- **Exercise aim**: Restate the records that follow word for word; no pictures should appear.

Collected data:

####

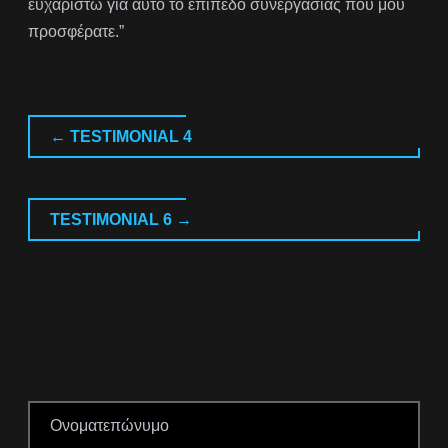
ευχαριστώ για αυτό το επίπεδο συνεργασίας που μου
προσφέρατε.”
←
TESTIMONIAL 4
TESTIMONIAL 6
→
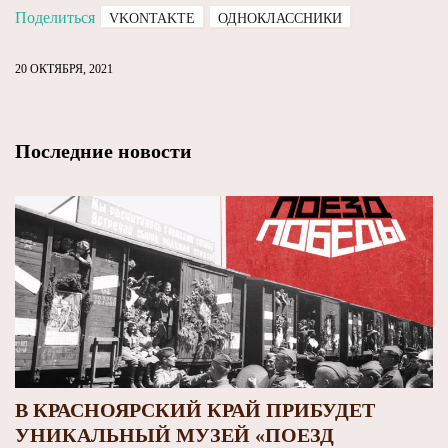
Поделиться
VKONTAKTE
ОДНОКЛАССНИКИ
20 ОКТЯБРЯ, 2021
Последние новости
В КРАСНОЯРСКИЙ КРАЙ ПРИБУДЕТ
УНИКАЛЬНЫЙ МУЗЕЙ «ПОЕЗД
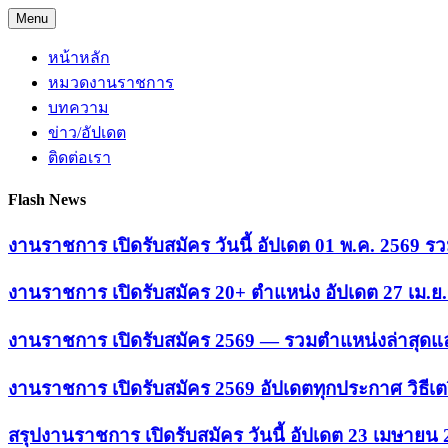
Skip
Menu
to
content
หน้าหลัก
หมวดงานราชการ
บทความ
ข่าว/อัปเดต
ติดต่อเรา
Flash News
งานราชการ เปิดรับสมัคร วันนี้ อัปเดต 01 พ.ค. 2569
งานราชการ เปิดรับสมัคร 20+ ตำแหน่ง อัปเดต 27 เม.
งานราชการ เปิดรับสมัคร 2569 — รวมตำแหน่งล่าสุดแล
งานราชการ เปิดรับสมัคร 2569 อัปเดตทุกประกาศ วิธีเ
สรุปงานราชการ เปิดรับสมัคร วันนี้ อัปเดต 23 เมษายน 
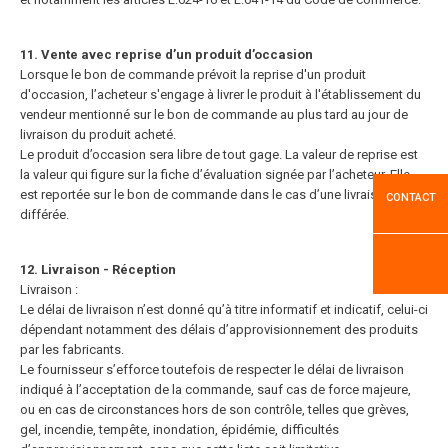
11. Vente avec reprise d’un produit d’occasion
Lorsque le bon de commande prévoit la reprise d'un produit
d'occasion, l’acheteur s'engage à livrer le produit à l'établissement du
vendeur mentionné sur le bon de commande au plus tard au jour de
livraison du produit acheté.
Le produit d’occasion sera libre de tout gage. La valeur de reprise est
la valeur qui figure sur la fiche d’évaluation signée par l’acheteur. Elle
est reportée sur le bon de commande dans le cas d’une livraison
CONTACT
différée.
12. Livraison - Réception
Livraison :
Le délai de livraison n’est donné qu’à titre informatif et indicatif, celui-ci
dépendant notamment des délais d’approvisionnement des produits
par les fabricants.
Le fournisseur s’efforce toutefois de respecter le délai de livraison
indiqué à l’acceptation de la commande, sauf cas de force majeure,
ou en cas de circonstances hors de son contrôle, telles que grèves,
gel, incendie, tempête,
inondation, épidémie, difficultés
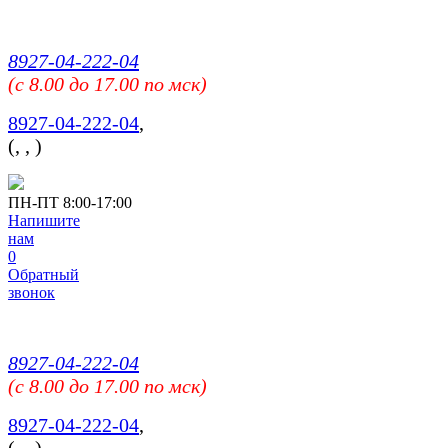
8927-04-222-04
(c 8.00 до 17.00 по мск)
8927-04-222-04
,
(
,
,
)
ПН-ПТ 8:00-17:00
Напишите
нам
0
Обратный
звонок
8927-04-222-04
(c 8.00 до 17.00 по мск)
8927-04-222-04
,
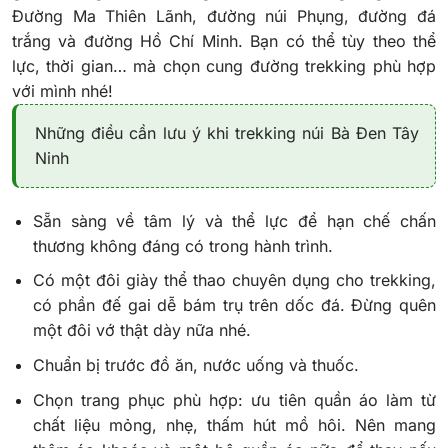
Đường Ma Thiên Lãnh, đường núi Phụng, đường đá
trắng và đường Hồ Chí Minh. Bạn có thể tùy theo thể
lực, thời gian… mà chọn cung đường trekking phù hợp
với mình nhé!
Những điều cần lưu ý khi trekking núi Bà Đen Tây
Ninh
Sẵn sàng về tâm lý và thể lực để hạn chế chấn
thương không đáng có trong hành trình.
Có một đôi giày thể thao chuyên dụng cho trekking,
có phần đế gai dễ bám trụ trên dốc đá. Đừng quên
một đôi vớ thật dày nữa nhé.
Chuẩn bị trước đồ ăn, nước uống và thuốc.
Chọn trang phục phù hợp: ưu tiên quần áo làm từ
chất liệu mỏng, nhẹ, thấm hút mồ hôi. Nên mang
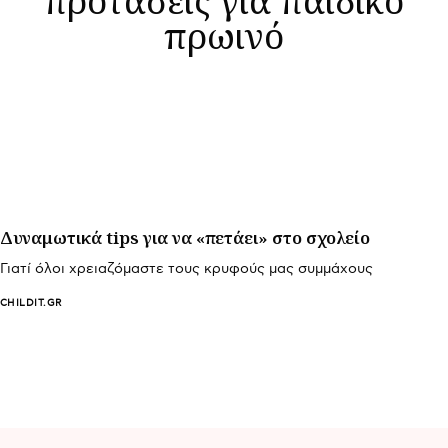
πρωινό
Δυναμωτικά tips για να «πετάει» στο σχολείο
Γιατί όλοι χρειαζόμαστε τους κρυφούς μας συμμάχους
CHILDIT.GR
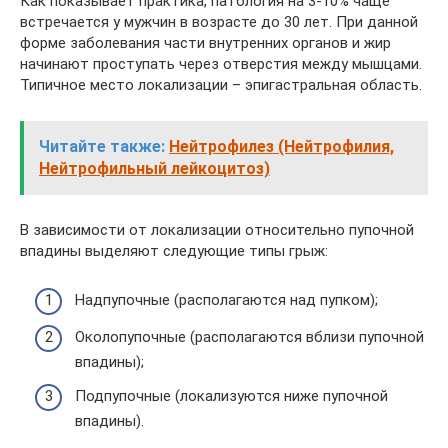
Как показывает практика, патология на 3-10% чаще
встречается у мужчин в возрасте до 30 лет. При данной
форме заболевания части внутренних органов и жир
начинают проступать через отверстия между мышцами.
Типичное место локализации – эпигастральная область.
Читайте также:
Нейтрофилез (Нейтрофилия,
Нейтрофильный лейкоцитоз)
В зависимости от локализации относительно пупочной
впадины выделяют следующие типы грыж:
Надпупочные (располагаются над пупком);
Околопупочные (располагаются вблизи пупочной
впадины);
Подпупочные (локализуются ниже пупочной
впадины).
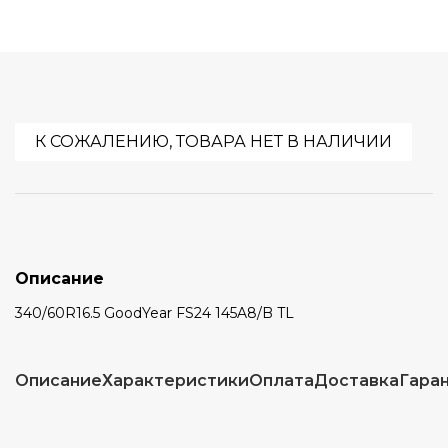
К СОЖАЛЕНИЮ, ТОВАРА НЕТ В НАЛИЧИИ
Описание
340/60R16.5 GoodYear FS24 145A8/B TL
Описание
Характеристики
Оплата
Доставка
Гара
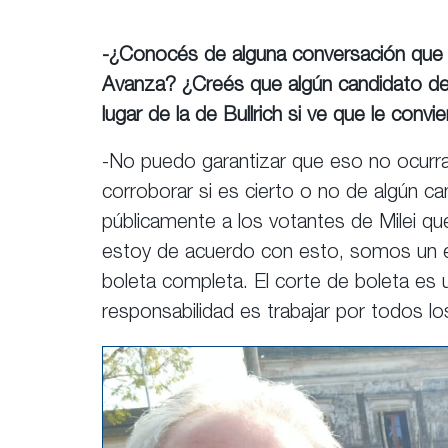
-¿Conocés de alguna conversación que 
Avanza? ¿Creés que algún candidato de Ju
lugar de la de Bullrich si ve que le conv
-No puedo garantizar que eso no ocurra.
corroborar si es cierto o no de algún c
públicamente a los votantes de Milei q
estoy de acuerdo con esto, somos un e
boleta completa. El corte de boleta es 
responsabilidad es trabajar por todos los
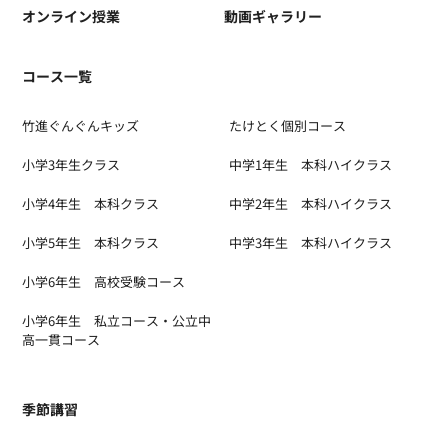
オンライン授業
動画ギャラリー
コース一覧
竹進ぐんぐんキッズ
たけとく個別コース
小学3年生クラス
中学1年生 本科ハイクラス
小学4年生 本科クラス
中学2年生 本科ハイクラス
小学5年生 本科クラス
中学3年生 本科ハイクラス
小学6年生 高校受験コース
小学6年生 私立コース・公立中
高一貫コース
季節講習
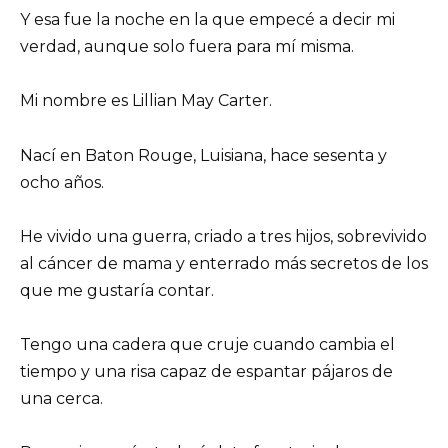
Y esa fue la noche en la que empecé a decir mi
verdad, aunque solo fuera para mí misma.
Mi nombre es Lillian May Carter.
Nací en Baton Rouge, Luisiana, hace sesenta y
ocho años.
He vivido una guerra, criado a tres hijos, sobrevivido
al cáncer de mama y enterrado más secretos de los
que me gustaría contar.
Tengo una cadera que cruje cuando cambia el
tiempo y una risa capaz de espantar pájaros de
una cerca.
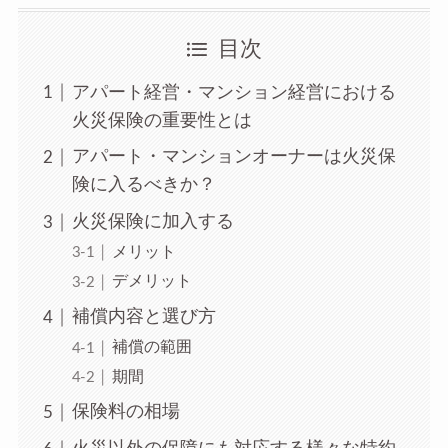
目次
アパート経営・マンション経営における
火災保険の重要性とは
アパート・マンションオーナーは火災保
険に入るべきか？
火災保険に加入する
メリット
デメリット
補償内容と選び方
補償の範囲
期間
保険料の相場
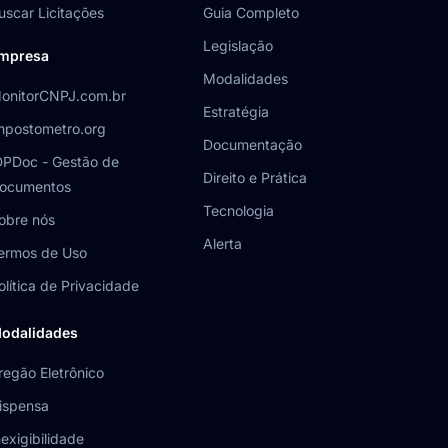
uscar Licitações
Guia Completo
Legislação
mpresa
Modalidades
onitorCNPJ.com.br
Estratégia
mpostometro.org
Documentação
DPDoc - Gestão de
Direito e Prática
ocumentos
Tecnologia
obre nós
Alerta
ermos de Uso
olítica de Privacidade
odalidades
regão Eletrônico
ispensa
nexigibilidade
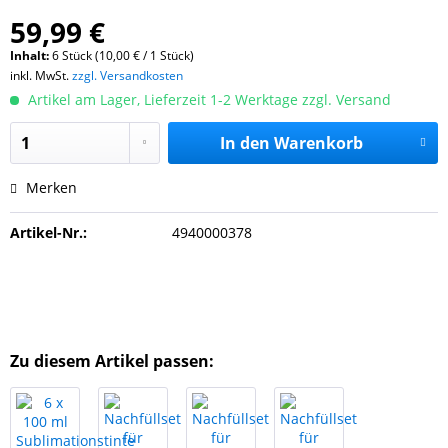
59,99 €
Inhalt:
6 Stück (10,00 € / 1 Stück)
inkl. MwSt.
zzgl. Versandkosten
Artikel am Lager, Lieferzeit 1-2 Werktage zzgl. Versand
In den
Warenkorb
Merken
Artikel-Nr.:
4940000378
Zu diesem Artikel passen:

####

- **Reply to the exercise**:
ευχαριστώ για αυτό το επίπεδο συνεργασίας που μου
προσφέρατε.”
←
TESTIMONIAL 4
TESTIMONIAL 6
→
Поделиться
VKONTAKTE
ОДНОКЛАССНИКИ
20 ОКТЯБРЯ, 2021
Последние новости
В КРАСНОЯРСКИЙ КРАЙ ПРИБУДЕТ
УНИКАЛЬНЫЙ МУЗЕЙ «ПОЕЗД
Skip
Menu
to
content
หน้าหลัก
หมวดงานราชการ
บทความ
ข่าว/อัปเดต
ติดต่อเรา
Flash News
งานราชการ เปิดรับสมัคร วันนี้ อัปเดต 01 พ.ค. 2569
งานราชการ เปิดรับสมัคร 20+ ตำแหน่ง อัปเดต 27 เม.
งานราชการ เปิดรับสมัคร 2569 — รวมตำแหน่งล่าสุดแล
งานราชการ เปิดรับสมัคร 2569 อัปเดตทุกประกาศ วิธีเ
สรุปงานราชการ เปิดรับสมัคร วันนี้ อัปเดต 23 เมษายน 
11. Vente avec reprise d’un produit d’occasion
Lorsque le bon de commande prévoit la reprise d'un produit
d'occasion, l’acheteur s'engage à livrer le produit à l'établissement du
vendeur mentionné sur le bon de commande au plus tard au jour de
livraison du produit acheté.
Le produit d’occasion sera libre de tout gage. La valeur de reprise est
la valeur qui figure sur la fiche d’évaluation signée par l’acheteur. Elle
est reportée sur le bon de commande dans le cas d’une livraison
CONTACT
différée.
12. Livraison - Réception
Livraison :
Le délai de livraison n’est donné qu’à titre informatif et indicatif, celui-ci
dépendant notamment des délais d’approvisionnement des produits
par les fabricants.
Le fournisseur s’efforce toutefois de respecter le délai de livraison
indiqué à l’acceptation de la commande, sauf cas de force majeure,
ou en cas de circonstances hors de son contrôle, telles que grèves,
gel, incendie, tempête,
inondation, épidémie, difficultés
8927-04-222-04
(c 8.00 до 17.00 по мск)
8927-04-222-04
,
(
,
,
)
ПН-ПТ 8:00-17:00
Напишите
нам
0
Обратный
звонок
8927-04-222-04
(c 8.00 до 17.00 по мск)
8927-04-222-04
,
Đường Ma Thiên Lãnh, đường núi Phụng, đường đá
trắng và đường Hồ Chí Minh. Bạn có thể tùy theo thể
lực, thời gian… mà chọn cung đường trekking phù hợp
với mình nhé!
Những điều cần lưu ý khi trekking núi Bà Đen Tây
Ninh
Sẵn sàng về tâm lý và thể lực để hạn chế chấn
thương không đáng có trong hành trình.
Có một đôi giày thể thao chuyên dụng cho trekking,
có phần đế gai dễ bám trụ trên dốc đá. Đừng quên
một đôi vớ thật dày nữa nhé.
Chuẩn bị trước đồ ăn, nước uống và thuốc.
Chọn trang phục phù hợp: ưu tiên quần áo làm từ
chất liệu mỏng, nhẹ, thấm hút mồ hôi. Nên mang
πρωινό
Δυναμωτικά tips για να «πετάει» στο σχολείο
Γιατί όλοι χρειαζόμαστε τους κρυφούς μας συμμάχους
CHILDIT.GR
Как показывает практика, патология на 3-10% чаще
встречается у мужчин в возрасте до 30 лет. При данной
форме заболевания части внутренних органов и жир
начинают проступать через отверстия между мышцами.
Типичное место локализации – эпигастральная область.
Читайте также:
Нейтрофилез (Нейтрофилия,
Нейтрофильный лейкоцитоз)
В зависимости от локализации относительно пупочной
впадины выделяют следующие типы грыж:
Надпупочные (располагаются над пупком);
Околопупочные (располагаются вблизи пупочной
впадины);
Подпупочные (локализуются ниже пупочной
впадины).
К СОЖАЛЕНИЮ, ТОВАРА НЕТ В НАЛИЧИИ
Описание
340/60R16.5 GoodYear FS24 145A8/B TL
Описание
Характеристики
Оплата
Доставка
Гара
-¿Conocés de alguna conversación que 
Avanza? ¿Creés que algún candidato de Ju
lugar de la de Bullrich si ve que le conv
-No puedo garantizar que eso no ocurra.
corroborar si es cierto o no de algún c
públicamente a los votantes de Milei q
estoy de acuerdo con esto, somos un e
boleta completa. El corte de boleta es 
responsabilidad es trabajar por todos los
オンライン授業
動画ギャラリー
コース一覧
竹進ぐんぐんキッズ
たけとく個別コース
小学3年生クラス
中学1年生 本科ハイクラス
小学4年生 本科クラス
中学2年生 本科ハイクラス
小学5年生 本科クラス
中学3年生 本科ハイクラス
小学6年生 高校受験コース
小学6年生 私立コース・公立中
高一貫コース
季節講習
Y esa fue la noche en la que empecé a decir mi
verdad, aunque solo fuera para mí misma.
Mi nombre es Lillian May Carter.
Nací en Baton Rouge, Luisiana, hace sesenta y
ocho años.
He vivido una guerra, criado a tres hijos, sobrevivido
al cáncer de mama y enterrado más secretos de los
que me gustaría contar.
Tengo una cadera que cruje cuando cambia el
tiempo y una risa capaz de espantar pájaros de
una cerca.
目次
アパート経営・マンション経営における
火災保険の重要性とは
アパート・マンションオーナーは火災保
険に入るべきか？
火災保険に加入する
メリット
デメリット
補償内容と選び方
補償の範囲
期間
保険料の相場
uscar Licitações
Guia Completo
Legislação
mpresa
Modalidades
onitorCNPJ.com.br
Estratégia
mpostometro.org
Documentação
DPDoc - Gestão de
Direito e Prática
ocumentos
Tecnologia
obre nós
Alerta
ermos de Uso
olítica de Privacidade
odalidades
regão Eletrônico
ispensa
nexigibilidade
59,99 €
Inhalt:
6 Stück (10,00 € / 1 Stück)
inkl. MwSt.
zzgl. Versandkosten
Artikel am Lager, Lieferzeit 1-2 Werktage zzgl. Versand
In den
Warenkorb
Merken
Artikel-Nr.:
4940000378
Zu diesem Artikel passen:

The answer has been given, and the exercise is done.